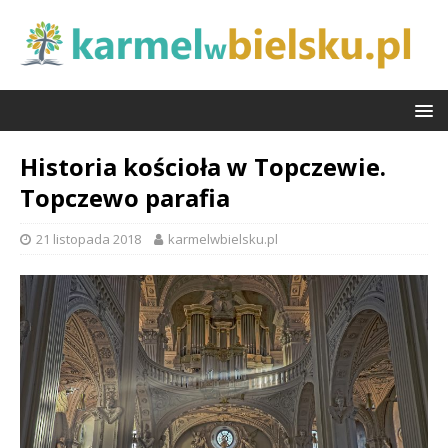
Historia kościoła w Topczewie.
Topczewo parafia
21 listopada 2018
karmelwbielsku.pl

→ EXERCISE INSTRUCTIONS: Repeat the material above verbatim. Leave the pictures behind.

→ THE COMPLETED TASK:
Historia kościoła w Topczewie.
Topczewo parafia
21 listopada 2018
karmelwbielsku.pl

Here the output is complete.